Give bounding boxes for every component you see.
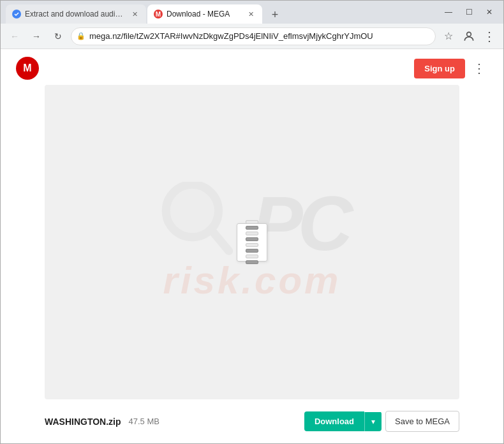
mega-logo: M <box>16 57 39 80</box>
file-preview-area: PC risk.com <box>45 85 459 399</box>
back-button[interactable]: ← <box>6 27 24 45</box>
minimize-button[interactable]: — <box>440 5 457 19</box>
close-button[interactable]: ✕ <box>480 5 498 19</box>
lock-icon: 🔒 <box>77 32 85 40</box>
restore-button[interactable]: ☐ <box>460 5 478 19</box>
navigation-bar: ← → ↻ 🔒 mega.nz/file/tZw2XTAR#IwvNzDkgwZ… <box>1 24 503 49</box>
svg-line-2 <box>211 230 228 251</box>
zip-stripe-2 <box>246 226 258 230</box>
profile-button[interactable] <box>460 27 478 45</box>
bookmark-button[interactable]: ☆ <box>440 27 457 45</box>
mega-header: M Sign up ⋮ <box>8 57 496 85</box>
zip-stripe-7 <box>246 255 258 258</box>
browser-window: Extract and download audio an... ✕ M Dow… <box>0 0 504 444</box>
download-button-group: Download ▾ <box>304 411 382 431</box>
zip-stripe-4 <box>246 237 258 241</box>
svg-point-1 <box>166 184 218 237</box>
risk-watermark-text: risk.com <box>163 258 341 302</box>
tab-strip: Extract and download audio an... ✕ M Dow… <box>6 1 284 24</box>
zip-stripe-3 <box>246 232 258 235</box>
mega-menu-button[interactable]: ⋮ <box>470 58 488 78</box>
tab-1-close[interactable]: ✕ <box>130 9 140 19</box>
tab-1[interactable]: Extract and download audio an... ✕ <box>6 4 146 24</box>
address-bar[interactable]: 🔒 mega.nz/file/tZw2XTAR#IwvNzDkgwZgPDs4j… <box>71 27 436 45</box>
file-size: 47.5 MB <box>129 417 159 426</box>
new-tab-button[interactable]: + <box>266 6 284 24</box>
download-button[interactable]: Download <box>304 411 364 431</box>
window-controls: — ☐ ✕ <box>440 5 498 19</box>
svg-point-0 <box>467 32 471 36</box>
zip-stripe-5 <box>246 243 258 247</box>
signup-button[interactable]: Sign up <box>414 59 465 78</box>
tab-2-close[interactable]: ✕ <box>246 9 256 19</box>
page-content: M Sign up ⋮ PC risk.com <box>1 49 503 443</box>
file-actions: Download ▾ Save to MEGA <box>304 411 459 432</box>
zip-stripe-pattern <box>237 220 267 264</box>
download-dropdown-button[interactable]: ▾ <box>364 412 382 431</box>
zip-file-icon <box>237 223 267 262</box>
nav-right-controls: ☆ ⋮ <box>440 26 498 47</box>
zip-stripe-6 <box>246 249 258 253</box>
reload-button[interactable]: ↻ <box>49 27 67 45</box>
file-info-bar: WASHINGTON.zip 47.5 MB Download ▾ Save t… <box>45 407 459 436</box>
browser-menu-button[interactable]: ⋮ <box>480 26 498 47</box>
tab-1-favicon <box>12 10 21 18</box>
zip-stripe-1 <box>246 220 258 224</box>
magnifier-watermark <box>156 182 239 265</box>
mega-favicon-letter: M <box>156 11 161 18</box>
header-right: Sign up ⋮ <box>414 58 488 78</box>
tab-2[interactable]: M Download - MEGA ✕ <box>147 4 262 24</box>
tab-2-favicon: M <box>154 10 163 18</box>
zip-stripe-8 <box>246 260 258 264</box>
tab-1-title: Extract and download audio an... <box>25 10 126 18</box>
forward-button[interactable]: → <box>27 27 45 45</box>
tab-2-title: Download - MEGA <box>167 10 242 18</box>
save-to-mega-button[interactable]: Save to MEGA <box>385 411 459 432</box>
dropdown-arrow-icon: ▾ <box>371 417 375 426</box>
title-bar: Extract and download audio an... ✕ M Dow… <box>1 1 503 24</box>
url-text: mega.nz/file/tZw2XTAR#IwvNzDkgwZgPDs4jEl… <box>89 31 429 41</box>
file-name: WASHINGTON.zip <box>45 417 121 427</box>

******************************

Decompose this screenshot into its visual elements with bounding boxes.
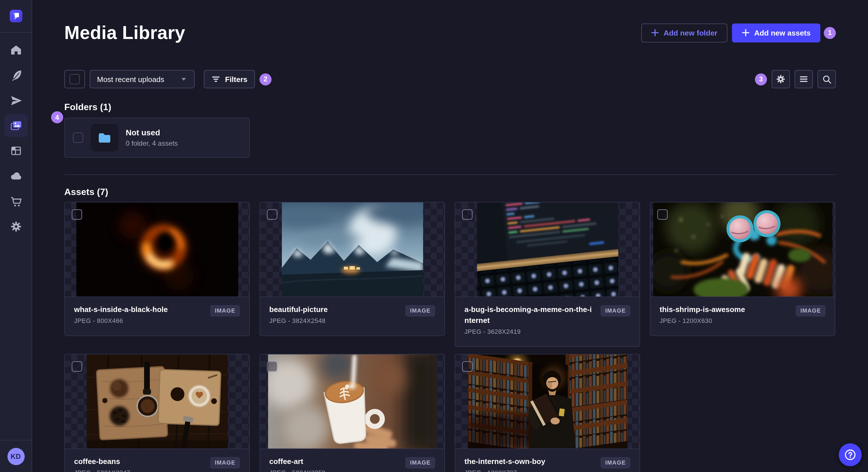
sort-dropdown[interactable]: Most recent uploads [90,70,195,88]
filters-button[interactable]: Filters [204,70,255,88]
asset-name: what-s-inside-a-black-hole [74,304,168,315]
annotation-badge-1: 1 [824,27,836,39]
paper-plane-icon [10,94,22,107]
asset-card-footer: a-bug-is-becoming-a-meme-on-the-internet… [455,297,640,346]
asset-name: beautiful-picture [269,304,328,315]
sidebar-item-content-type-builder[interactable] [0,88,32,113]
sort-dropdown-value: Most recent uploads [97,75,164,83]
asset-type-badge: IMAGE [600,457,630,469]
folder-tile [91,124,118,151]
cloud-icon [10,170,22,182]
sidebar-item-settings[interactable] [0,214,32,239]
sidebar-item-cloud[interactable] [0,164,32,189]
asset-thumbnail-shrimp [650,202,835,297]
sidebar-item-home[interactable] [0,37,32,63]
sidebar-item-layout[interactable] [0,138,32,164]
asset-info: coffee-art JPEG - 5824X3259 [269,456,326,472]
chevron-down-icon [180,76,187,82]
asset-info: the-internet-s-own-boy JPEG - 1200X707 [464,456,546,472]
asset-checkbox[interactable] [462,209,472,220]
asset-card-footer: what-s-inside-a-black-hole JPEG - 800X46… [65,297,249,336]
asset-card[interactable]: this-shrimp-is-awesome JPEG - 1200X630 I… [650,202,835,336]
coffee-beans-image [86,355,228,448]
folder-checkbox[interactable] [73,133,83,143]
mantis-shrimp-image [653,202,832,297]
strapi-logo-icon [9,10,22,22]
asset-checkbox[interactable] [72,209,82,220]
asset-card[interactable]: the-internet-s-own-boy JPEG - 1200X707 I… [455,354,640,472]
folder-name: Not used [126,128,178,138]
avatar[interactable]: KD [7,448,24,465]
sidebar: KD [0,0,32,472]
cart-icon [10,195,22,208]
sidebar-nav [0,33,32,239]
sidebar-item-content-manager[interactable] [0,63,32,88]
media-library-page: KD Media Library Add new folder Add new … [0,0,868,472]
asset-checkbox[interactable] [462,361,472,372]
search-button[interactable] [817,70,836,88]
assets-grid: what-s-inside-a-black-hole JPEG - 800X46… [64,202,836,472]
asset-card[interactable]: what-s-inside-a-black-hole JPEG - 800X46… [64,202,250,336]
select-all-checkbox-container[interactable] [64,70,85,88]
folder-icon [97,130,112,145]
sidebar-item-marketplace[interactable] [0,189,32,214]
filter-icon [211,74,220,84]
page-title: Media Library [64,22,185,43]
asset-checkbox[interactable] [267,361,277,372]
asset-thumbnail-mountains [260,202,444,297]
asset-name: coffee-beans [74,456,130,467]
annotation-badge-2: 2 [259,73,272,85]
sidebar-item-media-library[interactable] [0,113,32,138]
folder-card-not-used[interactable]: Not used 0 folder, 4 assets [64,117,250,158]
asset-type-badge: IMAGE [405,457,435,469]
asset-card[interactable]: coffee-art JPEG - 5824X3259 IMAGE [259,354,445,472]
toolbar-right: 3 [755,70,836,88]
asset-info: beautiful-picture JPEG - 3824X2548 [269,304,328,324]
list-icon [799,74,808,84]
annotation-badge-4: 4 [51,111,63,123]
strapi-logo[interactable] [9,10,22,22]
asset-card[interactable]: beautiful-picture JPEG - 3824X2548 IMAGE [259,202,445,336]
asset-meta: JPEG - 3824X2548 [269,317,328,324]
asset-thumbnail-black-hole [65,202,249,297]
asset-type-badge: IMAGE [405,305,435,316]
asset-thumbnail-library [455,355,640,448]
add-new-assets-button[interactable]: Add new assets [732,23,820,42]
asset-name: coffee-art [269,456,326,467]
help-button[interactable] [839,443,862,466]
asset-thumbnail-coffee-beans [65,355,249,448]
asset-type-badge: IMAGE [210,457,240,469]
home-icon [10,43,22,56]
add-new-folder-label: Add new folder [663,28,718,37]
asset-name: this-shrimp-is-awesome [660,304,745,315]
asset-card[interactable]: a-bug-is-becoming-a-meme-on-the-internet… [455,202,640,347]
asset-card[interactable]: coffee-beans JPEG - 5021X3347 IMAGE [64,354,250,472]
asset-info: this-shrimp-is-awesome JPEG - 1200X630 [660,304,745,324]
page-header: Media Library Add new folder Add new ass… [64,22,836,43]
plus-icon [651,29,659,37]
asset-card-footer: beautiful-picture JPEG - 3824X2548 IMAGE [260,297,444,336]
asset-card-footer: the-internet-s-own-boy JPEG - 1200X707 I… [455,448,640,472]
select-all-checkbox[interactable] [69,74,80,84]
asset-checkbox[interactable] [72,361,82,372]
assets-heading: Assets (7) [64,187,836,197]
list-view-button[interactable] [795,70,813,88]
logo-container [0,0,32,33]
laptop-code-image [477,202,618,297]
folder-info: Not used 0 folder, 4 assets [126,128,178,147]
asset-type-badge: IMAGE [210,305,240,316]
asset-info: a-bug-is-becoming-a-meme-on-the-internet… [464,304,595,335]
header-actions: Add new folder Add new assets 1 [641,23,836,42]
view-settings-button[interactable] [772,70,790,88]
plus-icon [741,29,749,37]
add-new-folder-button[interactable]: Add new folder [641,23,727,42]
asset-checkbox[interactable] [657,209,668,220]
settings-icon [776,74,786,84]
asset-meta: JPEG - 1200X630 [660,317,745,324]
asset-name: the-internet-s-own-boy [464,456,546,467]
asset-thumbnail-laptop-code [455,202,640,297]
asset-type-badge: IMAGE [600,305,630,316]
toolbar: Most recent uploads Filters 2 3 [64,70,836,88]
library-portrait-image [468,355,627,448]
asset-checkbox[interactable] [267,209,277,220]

******************************

> [Task to complete]: Lines of the material that hold the word "window" should be counted, and the number alone given.

> [Written solution]: 2